= Luo Yan (screenwriter) =

Chinese actress and screenwriter (born 1956)

Luo Yan (罗燕 (Luó Yàn); born September 6, 1956) is a Chinese American actress and screenwriter. She was born in Urumqi, Xinjiang. After having a successful acting career in China, she came to the U.S. in the mid-1980s. She started her own business during the early 1990s and later became the first female Chinese filmmaker to produce, write, and star in a Hollywood film.

Both her parents were biology professors. She was raised by her grandparents in Shanghai. When she was 10 years old, her grandfather was arrested and held in concentration camps. He died shortly after his release and Yan Luo had to take responsibility and care for her ailing grandmother at a very young age.

While working at the Shanghai Textile Factory, she secretly took acting classes and became an active member of a local theater group. In 1977, she applied to the Shanghai Drama Institute and was one of only 20 to be accepted in her class.

Her break through in China came with the movie Female Student Dormitory in 1984. She then starred in The Girl in Red.

Starting in 1986, Yan Luo studied English with the hopes of receiving a scholarship to study outside of China. Six months later she received one to study at Boston University.

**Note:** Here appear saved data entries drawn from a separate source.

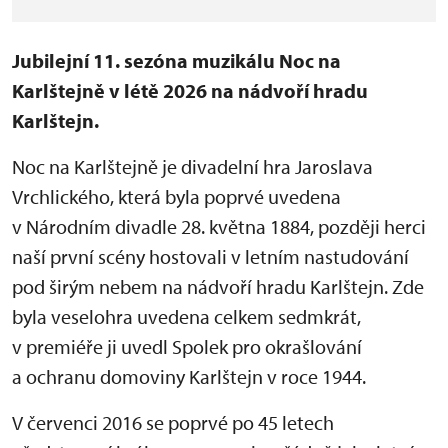
Jubilejní 11. sezóna muzikálu Noc na
Karlštejně v létě 2026 na nádvoří hradu
Karlštejn.
Noc na Karlštejně je divadelní hra Jaroslava
Vrchlického, která byla poprvé uvedena
v Národním divadle 28. května 1884, později herci
naší první scény hostovali v letním nastudování
pod širým nebem na nádvoří hradu Karlštejn. Zde
byla veselohra uvedena celkem sedmkrát,
v premiéře ji uvedl Spolek pro okrašlování
a ochranu domoviny Karlštejn v roce 1944.
V červenci 2016 se poprvé po 45 letech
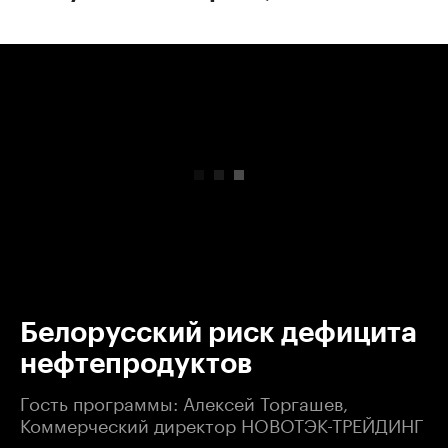
00:00
/
00:00
Белорусский риск дефицита
нефтепродуктов
Гость программы: Алексей Торгашев,
Коммерческий директор НОВОТЭК-ТРЕЙДИНГ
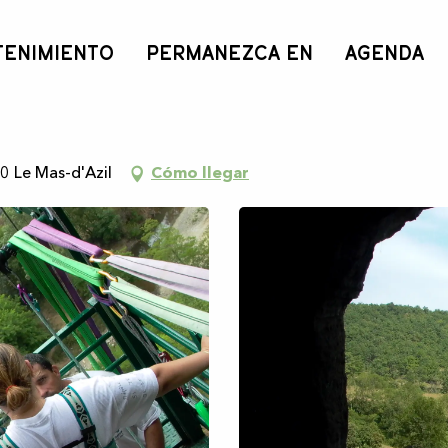
TENIMIENTO
PERMANEZCA EN
AGENDA
s la Grotte du Mas d'Azil
0 Le Mas-d'Azil
Cómo llegar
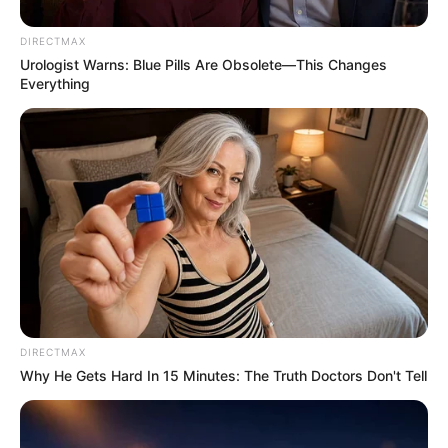
DIRECTMAX
10 World Cup 2026 Facts Every Football Fan Should
Urologist Warns: Blue Pills Are Obsolete—This Changes
Know
Everything
BRAINBERRIES
DIRECTMAX
Why He Gets Hard In 15 Minutes: The Truth Doctors Don't Tell
Why this ordinary drink is the secret to feeling your
best every day
CTA FAVORITE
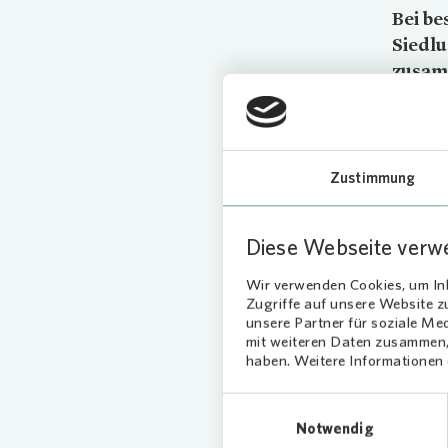
Bei be
Siedl
zusamm
die Fe
zahlre
Hier k
Erwac
Zustimmung
Neben K
Diese Webseite verw
eine Hüp
viele Pr
Wir verwenden Cookies, um Inh
Erwachse
Zugriffe auf unsere Website 
unsere Partner für soziale Me
mit weiteren Daten zusammen, 
„Anlässe
haben. Weitere Informationen d
stärken.
Bewohne
Einwilligungsauswahl
zusamme
Notwendig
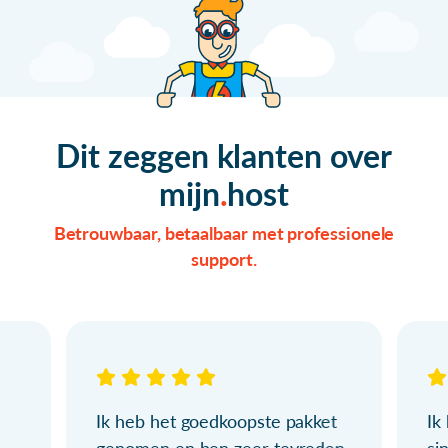
Dit zeggen klanten over
mijn
host
Betrouwbaar, betaalbaar met professionele
support.
Ik heb het goedkoopste pakket
Ik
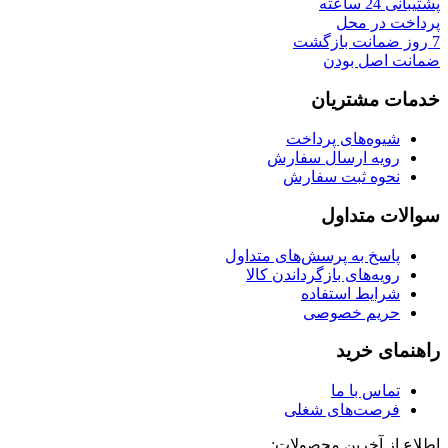
پشتیبانی 24 ساعته
پرداخت در محل
7 روز ضمانت بازگشت
ضمانت اصل بودن
خدمات مشتریان
شیوه‌های پرداخت
رویه ارسال سفارش
نحوه ثبت سفارش
سوالات متداول
پاسخ به پرسش‌های متداول
رویه‌های بازگرداندن کالا
شرایط استفاده
حریم خصوصی
راهنمای خرید
تماس با ما
فرصت‌های شغلی
اطلاع از آخرین محصولات:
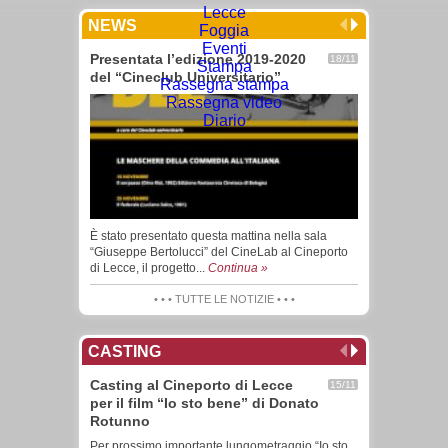
Lecce
NEWS
Foggia
Eventi
Presentata l’edizione 2019-2020
18/11
Stampa
del “Cineclub Universitario”
Rassegna stampa
Rassegna video
Diario
È stato presentato questa mattina nella sala
“Giuseppe Bertolucci” del CineLab al Cineporto
di Lecce, il progetto...
Continua »
• • • TUTTE LE NOTIZIE • • •
CASTING
Casting al Cineporto di Lecce
15/11
per il film “Io sto bene” di Donato
Rotunno
Per prossimo importante lungometraggio “Io sto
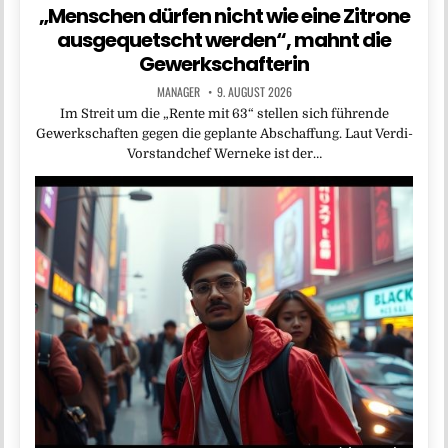
„Menschen dürfen nicht wie eine Zitrone
ausgequetscht werden“, mahnt die
Gewerkschafterin
MANAGER
9. AUGUST 2026
Im Streit um die „Rente mit 63“ stellen sich führende
Gewerkschaften gegen die geplante Abschaffung. Laut Verdi-
Vorstandchef Werneke ist der…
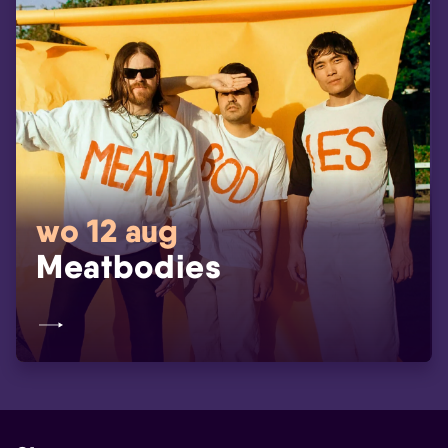
wo 12 aug
Meatbodies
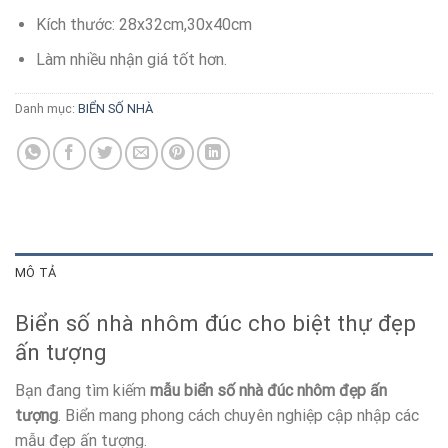
Kích thước: 28x32cm,30x40cm
Làm nhiều nhận giá tốt hơn.
Danh mục:
BIỂN SỐ NHÀ
MÔ TẢ
Biển số nhà nhôm đúc cho biệt thự đẹp
ấn tượng
Bạn đang tìm kiếm
mẫu biển số nhà đúc nhôm đẹp ấn
tượng
. Biển mang phong cách chuyên nghiệp cập nhập các
mẫu đẹp ấn tượng.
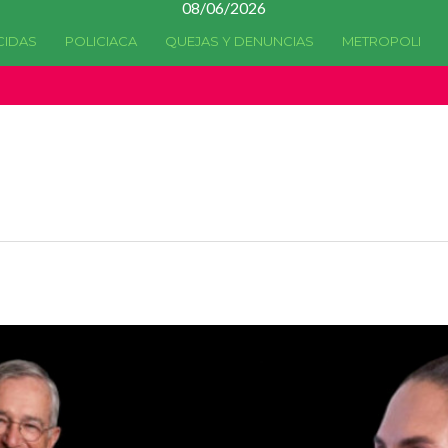
08/06/2026
CIDAS
POLICIACA
QUEJAS Y DENUNCIAS
METROPOLI
a quedado
obsoleta
desde la versión 4.5.0 y no hay alternativas 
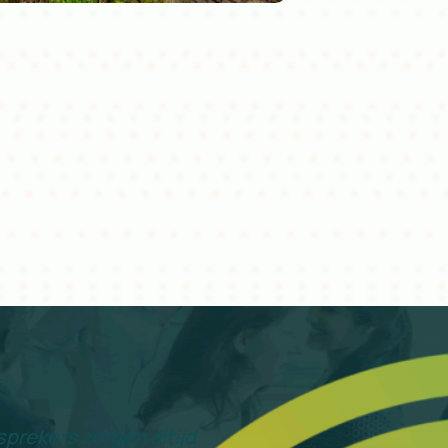
prekers zorgen altijd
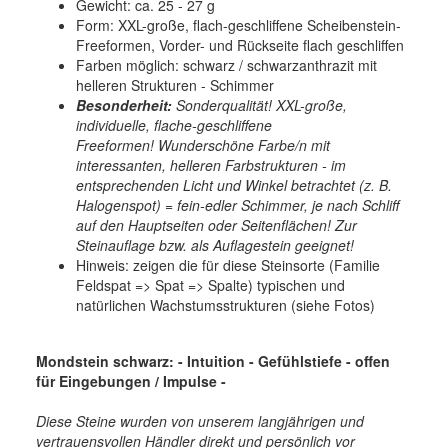
Gewicht: ca. 25 - 27 g
Form: XXL-große, flach-geschliffene Scheibenstein-
Freeformen, Vorder- und Rückseite flach geschliffen
Farben möglich: schwarz / schwarzanthrazit mit
helleren Strukturen - Schimmer
Besonderheit:
Sonderqualität! XXL-große,
individuelle, flache-geschliffene
Freeformen! Wunderschöne Farbe/n mit
interessanten, helleren Farbstrukturen - im
entsprechenden Licht und Winkel betrachtet (z. B.
Halogenspot) = fein-edler Schimmer, je nach Schliff
auf den Hauptseiten oder Seitenflächen! Zur
Steinauflage bzw. als Auflagestein geeignet!
Hinweis: zeigen die für diese Steinsorte (Familie
Feldspat => Spat => Spalte) typischen und
natürlichen Wachstumsstrukturen (siehe Fotos)
Mondstein schwarz: - Intuition - Gefühlstiefe
- offen
für Eingebungen / Impulse -
Diese Steine wurden von unserem langjährigen und
vertrauensvollen Händler direkt und persönlich vor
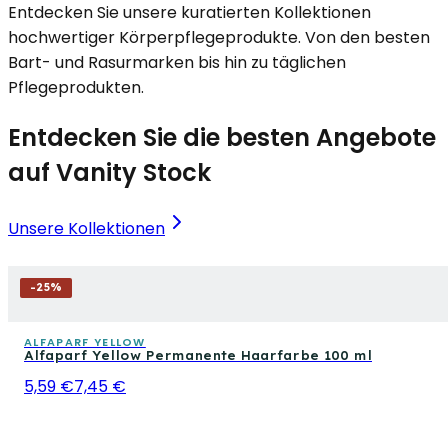
Entdecken Sie unsere kuratierten Kollektionen
hochwertiger Körperpflegeprodukte. Von den besten
Bart- und Rasurmarken bis hin zu täglichen
Pflegeprodukten.
Entdecken Sie die besten Angebote
auf Vanity Stock
Unsere Kollektionen
-
25
%
ALFAPARF YELLOW
Alfaparf Yellow Permanente Haarfarbe 100 ml
5,59 €
7,45 €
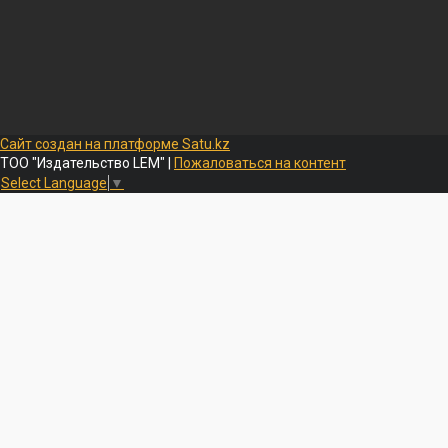
Сайт создан на платформе Satu.kz
ТОО "Издательство LEM" |
Пожаловаться на контент
Select Language
▼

After working as a waitress, cleaning lady, baby sitter, and housekeeper during her time in Boston, she earned her master's degree in fine arts in 1990.

She then interned with the Los Angeles Theater Center and continued taking classes at UCLA, mainly focusing on film production.

In 1994, Yan Luo founded Moonstone International, an import-export company. Today the company reports annual sales of over $4 million and employs more than 20.

In 1996 she started to work on Pavilion of Women, a movie after the novel by Pearl S. Buck. In 1997 she decided to co-write the script and started production in 1999.